Emo is a lot of things — based in punk, tattered by heartbreak and, most recently, commercialized by the industry — but there's one thing it is not: pigeonholed easily. The vast genre boasts many incredible musicians and shrugs off many more who don't cut it. Small Brown Bike are most definitely not of the latter kind.

While many acts exploit the emotionally compelling appeal of emo (perfectly suited to teenage angst) and butter it up with the catchiest of pop (a method mimicked time and again), the foursome retain devotion to communicating their feelings honestly through sound without relying on plastic melodies to sell the result.

The Minnesota band's Lookout! debut, The River Bed, is heavy, rumbling and abrasive post-punk rock paired with aching emotion and creepy, rolling beats that grab hold of you. There is no dueling scream/singing (common to emocore, screamo or whatever you wanna call it), but guitarist Travis Dopp, drummer Jeff Gensterblum and bassist Ben Reed all help lead singer/guitarist Mike Reed with backup, howling cries of desperation.

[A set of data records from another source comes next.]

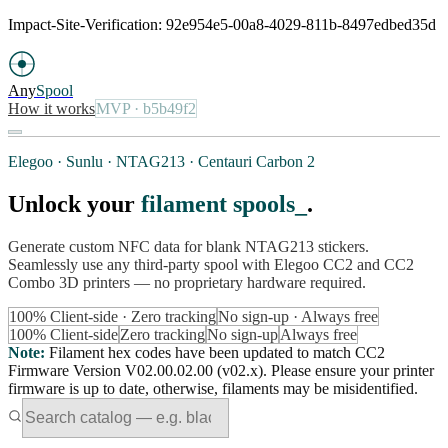
Impact-Site-Verification: 92e954e5-00a8-4029-811b-8497edbed35d
Any
Spool
How it works
MVP
· b5b49f2
Elegoo · Sunlu · NTAG213 · Centauri Carbon 2
Unlock your
filament spools
.
Generate custom NFC data for blank NTAG213 stickers.
Seamlessly use any third-party spool with Elegoo CC2 and CC2
Combo 3D printers — no proprietary hardware required.
100% Client-side · Zero tracking
No sign-up · Always free
100% Client-side
Zero tracking
No sign-up
Always free
Note
:
Filament hex codes have been updated to match CC2
Firmware Version V02.00.02.00 (v02.x). Please ensure your printer
firmware is up to date, otherwise, filaments may be misidentified.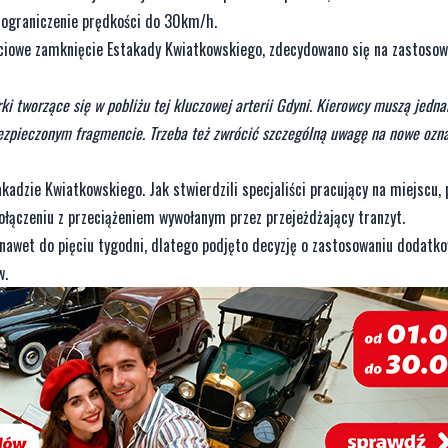
 ograniczenie prędkości do 30km/h.
ściowe zamknięcie Estakady Kwiatkowskiego, zdecydowano się na zastosow
ki tworzące się w pobliżu tej kluczowej arterii Gdyni. Kierowcy muszą jedn
bezpieczonym fragmencie. Trzeba też zwrócić szczególną uwagę na nowe ozn
kadzie Kwiatkowskiego. Jak stwierdzili specjaliści pracujący na miejscu, 
łączeniu z przeciążeniem wywołanym przez przejeżdżający tranzyt.
 nawet do pięciu tygodni, dlatego podjęto decyzję o zastosowaniu dodatk
w.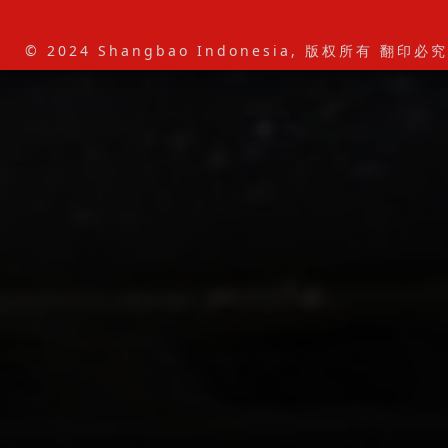
© 2024 Shangbao Indonesia, 版权所有 翻印必究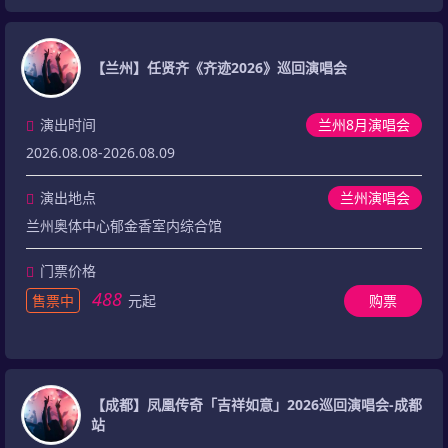
【兰州】任贤齐《齐迹2026》巡回演唱会
演出时间
兰州8月演唱会
2026.08.08-2026.08.09
演出地点
兰州演唱会
兰州奥体中心郁金香室内综合馆
门票价格
488
售票中
元起
购票
【成都】凤凰传奇「吉祥如意」2026巡回演唱会-成都
站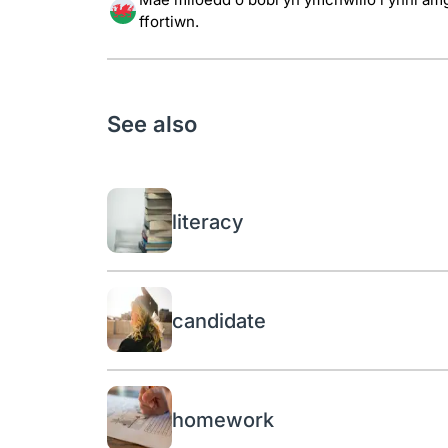
ffortiwn.
See also
literacy
candidate
homework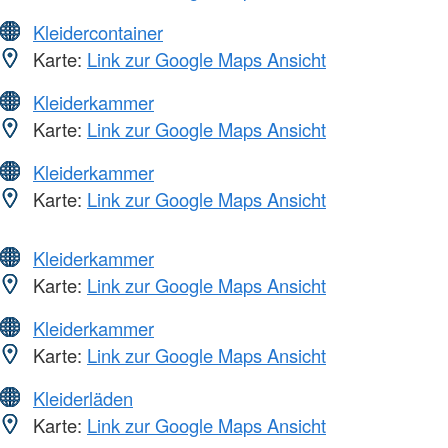
Kleidercontainer
Karte:
Link zur Google Maps Ansicht
Kleiderkammer
Karte:
Link zur Google Maps Ansicht
Kleiderkammer
Karte:
Link zur Google Maps Ansicht
Kleiderkammer
Karte:
Link zur Google Maps Ansicht
Kleiderkammer
Karte:
Link zur Google Maps Ansicht
Kleiderläden
Karte:
Link zur Google Maps Ansicht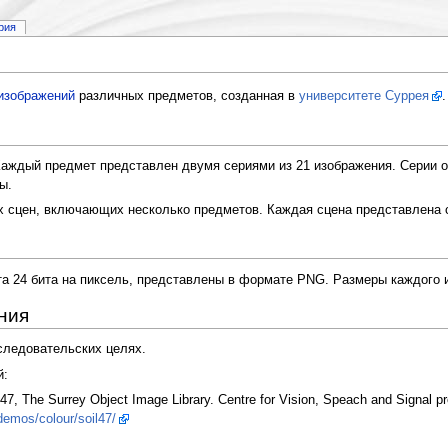
рия
изображений
различных предметов, созданная в
университете Суррея
.
Каждый предмет представлен двумя сериями из 21 изображения. Серии 
ы.
х сцен, включающих несколько предметов. Каждая сцена представлена с
ета 24 бита на пиксель, представлены в формате PNG. Размеры каждого
ния
следовательских целях.
й:
7, The Surrey Object Image Library. Centre for Vision, Speach and Signal pro
emos/colour/soil47/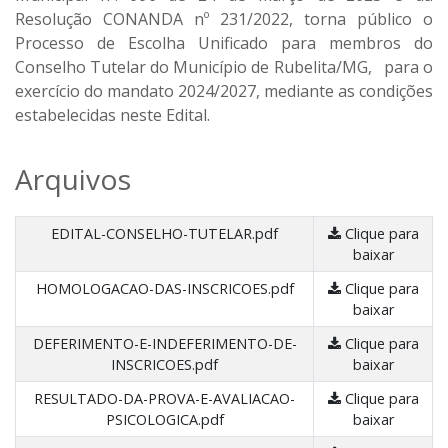
Resolução CONANDA nº 231/2022, torna público o
Processo de Escolha Unificado para membros do
Conselho Tutelar do Município de Rubelita/MG, para o
exercício do mandato 2024/2027
, mediante as condições
estabelecidas neste Edital.
Arquivos
EDITAL-CONSELHO-TUTELAR.pdf
Clique para
baixar
HOMOLOGACAO-DAS-INSCRICOES.pdf
Clique para
baixar
DEFERIMENTO-E-INDEFERIMENTO-DE-
Clique para
INSCRICOES.pdf
baixar
RESULTADO-DA-PROVA-E-AVALIACAO-
Clique para
PSICOLOGICA.pdf
baixar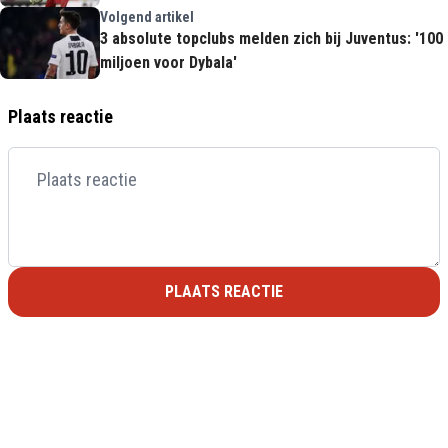
Volgend artikel
3 absolute topclubs melden zich bij Juventus: '100
miljoen voor Dybala'
Plaats reactie
PLAATS REACTIE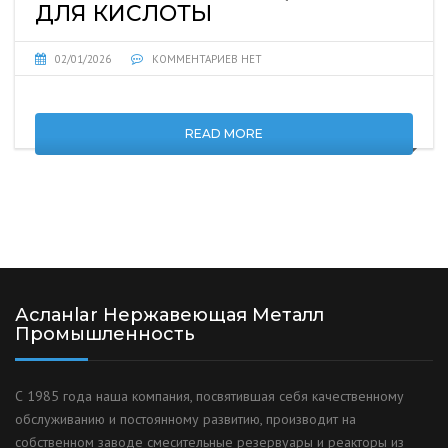
ДЛЯ КИСЛОТЫ
02/01/2026
КОММЕНТАРИЕВ НЕТ
READ MORE
Асланlar Нержавеющая Металл
Промышленность
С 1985 года наша компания, посвятившая себя качественному
обслуживанию и постоянному развитию, производит на
собственном заводе смесительные резервуары и реакторы из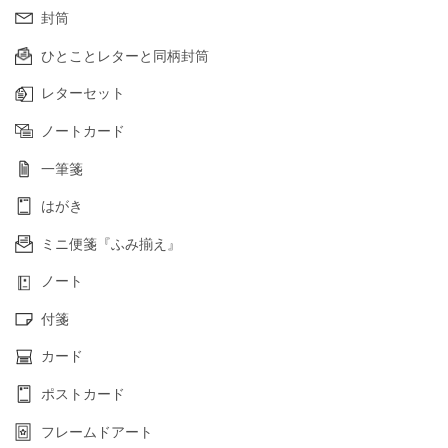
封筒
ひとことレターと同柄封筒
レターセット
ノートカード
一筆箋
はがき
ミニ便箋『ふみ揃え』
ノート
付箋
カード
ポストカード
フレームドアート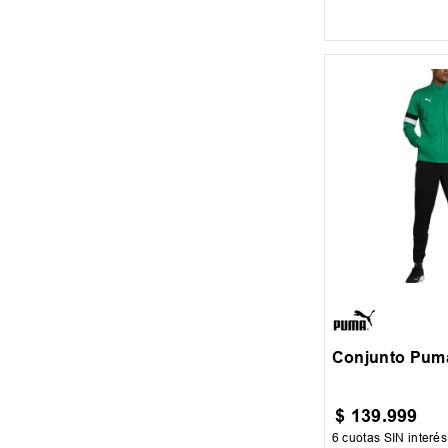
AGREGAR AL
S
M
L
Conjunto Pum
$
139
.
999
6
cuotas SIN interé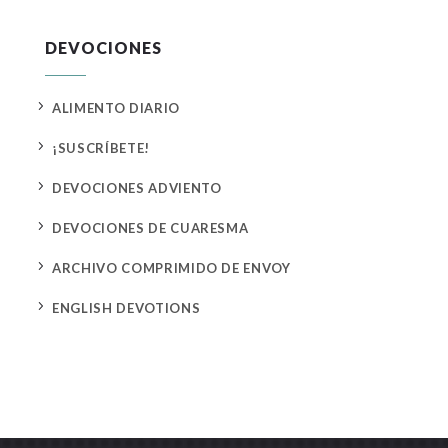
DEVOCIONES
5
ALIMENTO DIARIO
5
¡SUSCRÍBETE!
5
DEVOCIONES ADVIENTO
5
DEVOCIONES DE CUARESMA
5
ARCHIVO COMPRIMIDO DE ENVOY
5
ENGLISH DEVOTIONS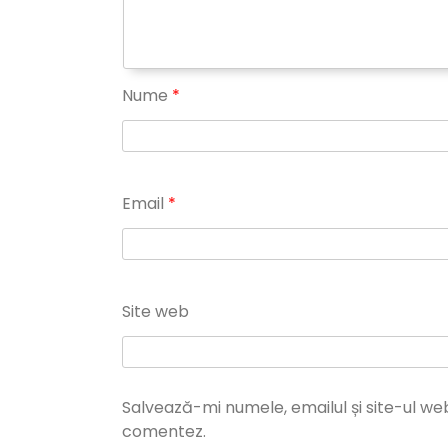
Nume
*
Email
*
Site web
Salvează-mi numele, emailul și site-ul we
comentez.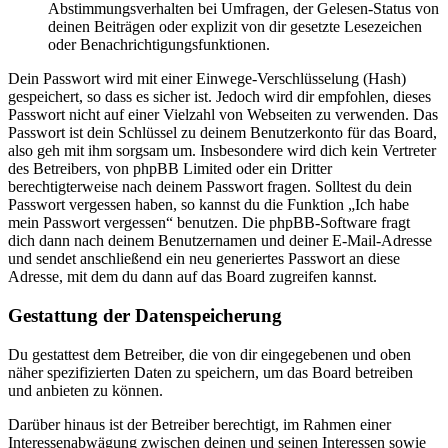
Abstimmungsverhalten bei Umfragen, der Gelesen-Status von
deinen Beiträgen oder explizit von dir gesetzte Lesezeichen
oder Benachrichtigungsfunktionen.
Dein Passwort wird mit einer Einwege-Verschlüsselung (Hash)
gespeichert, so dass es sicher ist. Jedoch wird dir empfohlen, dieses
Passwort nicht auf einer Vielzahl von Webseiten zu verwenden. Das
Passwort ist dein Schlüssel zu deinem Benutzerkonto für das Board,
also geh mit ihm sorgsam um. Insbesondere wird dich kein Vertreter
des Betreibers, von phpBB Limited oder ein Dritter
berechtigterweise nach deinem Passwort fragen. Solltest du dein
Passwort vergessen haben, so kannst du die Funktion „Ich habe
mein Passwort vergessen“ benutzen. Die phpBB-Software fragt
dich dann nach deinem Benutzernamen und deiner E-Mail-Adresse
und sendet anschließend ein neu generiertes Passwort an diese
Adresse, mit dem du dann auf das Board zugreifen kannst.
Gestattung der Datenspeicherung
Du gestattest dem Betreiber, die von dir eingegebenen und oben
näher spezifizierten Daten zu speichern, um das Board betreiben
und anbieten zu können.
Darüber hinaus ist der Betreiber berechtigt, im Rahmen einer
Interessenabwägung zwischen deinen und seinen Interessen sowie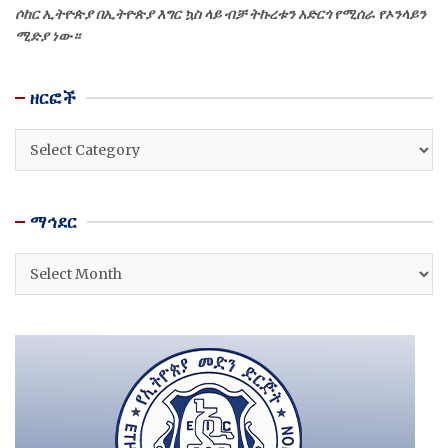
ሶከር ኢትዮጵያ በኢትዮጵያ እግር ኳስ ላይ ብቻ ትኩረቱን አድርጎ የሚሰራ የኦንላይን
ሚድያ ነው።
ዘርፎች
ዘርፎች
ማኅደር
ማኅደር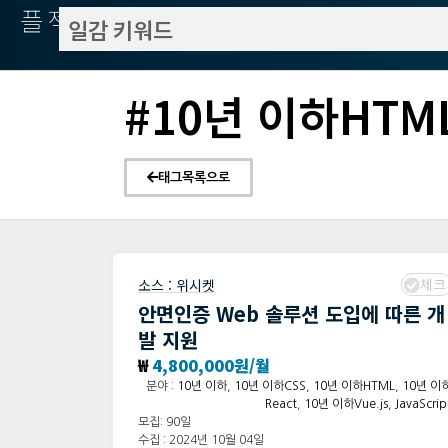
플젝서치
#10년 이하HTM
태그목록으로
체크
소스 :
위시켓
안면인증 Web 솔루션 도입에 따른 개
발 지원
₩
4,800,000원/월
분야 :
10년 이하
,
10년 이하CSS
,
10년 이하HTML
,
10년 이
React
,
10년 이하Vue.js
,
JavaScrip
모집: 90일
수집 : 2024년 10월 04일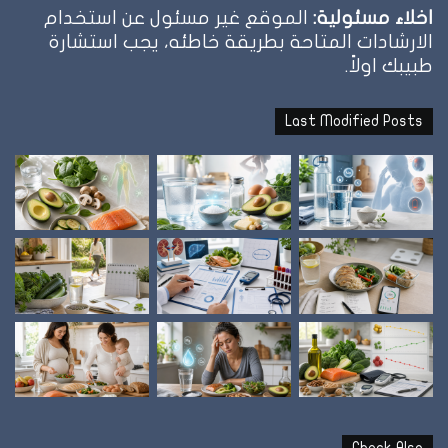
اخلاء مسئولية:
الموقع غير مسئول عن استخدام
الارشادات المتاحة بطريقة خاطئه، يجب استشارة
طبيبك اولاً.
Last Modified Posts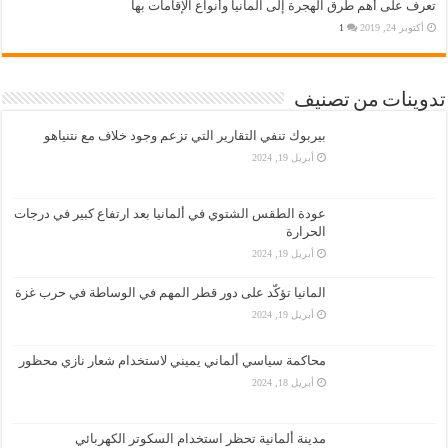
تعرف على أهم طرق الهجرة إلى المانيا وأنواع الإقامات بها
أكتوبر 24, 2019
1
تدوينات من تصنيف
بيربوك تنفي التقارير التي تزعم وجود خلاف مع نتنياهو
أبريل 19, 2024
عودة الطقس الشتوي في ألمانيا بعد ارتفاع كبير في درجات
الحرارة
أبريل 19, 2024
المانيا تؤكّد على دور قطر المهم في الوساطة في حرب غزة
أبريل 19, 2024
محاكمة سياسي ألماني يميني لاستخدام شعار نازي محظور
أبريل 18, 2024
مدينة ألمانية تحظر استخدام السكوتر الكهربائي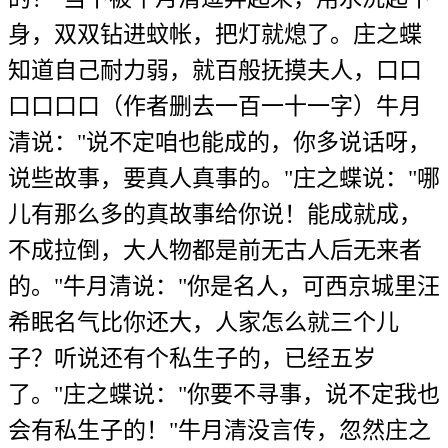
身，双双钻进蚊帐，把灯就熄了。庄之蝶
知道自己耐力弱，就百般抚摸夫人，口口
口口口口（作者删去一百一十一字）牛月
清说："说不定咱也能成的，你多说话呀，
说些故事，要真人真事的。"庄之蝶说："哪
儿有那么多的真故事给你说！能成就成，
不成拉倒，大人物都是前无古人后无来者
的。"牛月清说："你是名人，可西京城里汪
希眠名气比你还大，人家怎么就三个儿
子？听说还有个私生子的，已经五岁
了。"庄之蝶说："你要不寻事，说不定我也
会有私生子的！"牛月清没言传，忽然庄之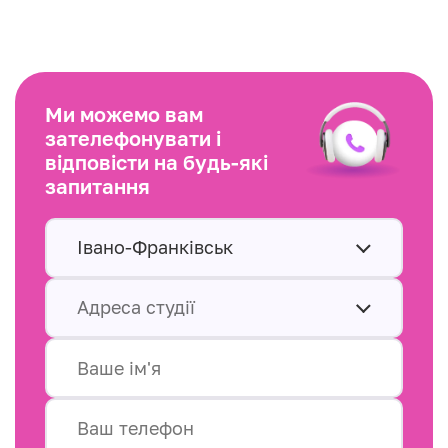
Ми можемо вам
зателефонувати і
відповісти на будь-які
запитання
Івано-Франківськ
Адреса студії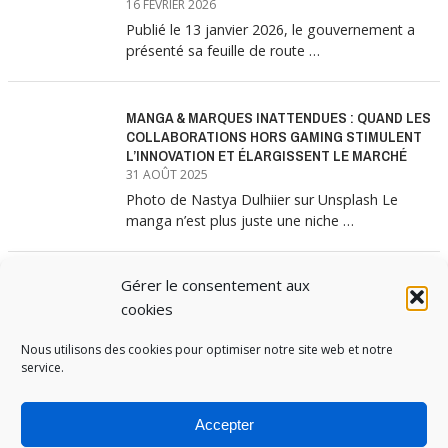
16 FÉVRIER 2026
Publié le 13 janvier 2026, le gouvernement a
présenté sa feuille de route …
MANGA & MARQUES INATTENDUES : QUAND LES
COLLABORATIONS HORS GAMING STIMULENT
L’INNOVATION ET ÉLARGISSENT LE MARCHÉ
31 AOÛT 2025
Photo de Nastya Dulhiier sur Unsplash Le
manga n’est plus juste une niche …
Gérer le consentement aux
MANGA & MARQUES : ANATOMIE D’UNE
ALLIANCE MARKETING GAGNANTE
cookies
31 JUILLET 2025
Les interminables files d’attente devant les
Nous utilisons des cookies pour optimiser notre site web et notre
service.
boutiques Uniqlo à chaque lancement de
collection …
Accepter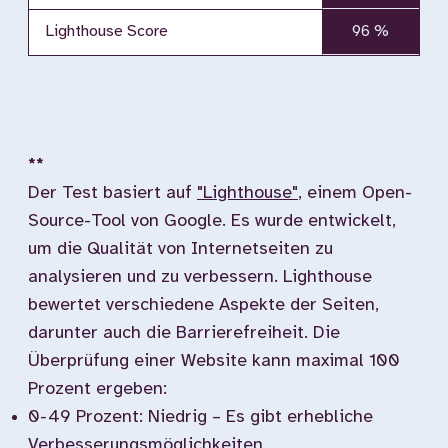
Lighthouse Score
96 %
**
Der Test basiert auf
"Lighthouse"
, einem Open-
Source-Tool von Google. Es wurde entwickelt,
um die Qualität von Internetseiten zu
analysieren und zu verbessern. Lighthouse
bewertet verschiedene Aspekte der Seiten,
darunter auch die Barrierefreiheit. Die
Überprüfung einer Website kann maximal 100
Prozent ergeben:
0-49 Prozent: Niedrig – Es gibt erhebliche
Verbesserungsmöglichkeiten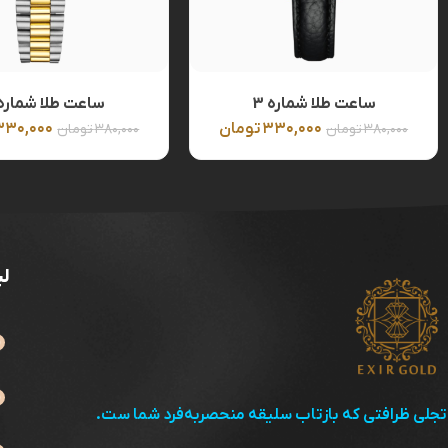
ساعت طلا شماره 3
ساعت طلا شماره 2
۳۳۰,۰۰۰
تومان
۳۳۰,۰۰۰
۳۸۰,۰۰۰
تومان
۳۸۰,۰۰۰
تومان
لی
تجلی ظرافتی که بازتاب سلیقه منحصربه‌فرد شما ست.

The reverberating "Safe in Sound" features suspenseful, booming buildups and adrenaline-pumping bursts of intensity, while the slow, haunting "Sincerely Yours" repeats a single, tingling riff and longs passionately for a past lover. The deeply touching "The Outline of Your Hand Still Remains on My Hand" is also sluggish and heartfelt, featuring resonating, lunging guitar and precise, pulsating beats. The 10-track album closes aptly with "A Lesson to Remember," which combines tickling acoustic strums, pedal steel and whispered singing that stirs one's insides.

Ask emo's so-called experts what the three-letter word stands for, and you'll be pelted with a dozen conflicting replies. Ask Small Brown Bike and you'll get one: Who cares? Don't let the heart get lost in translation — life is too short.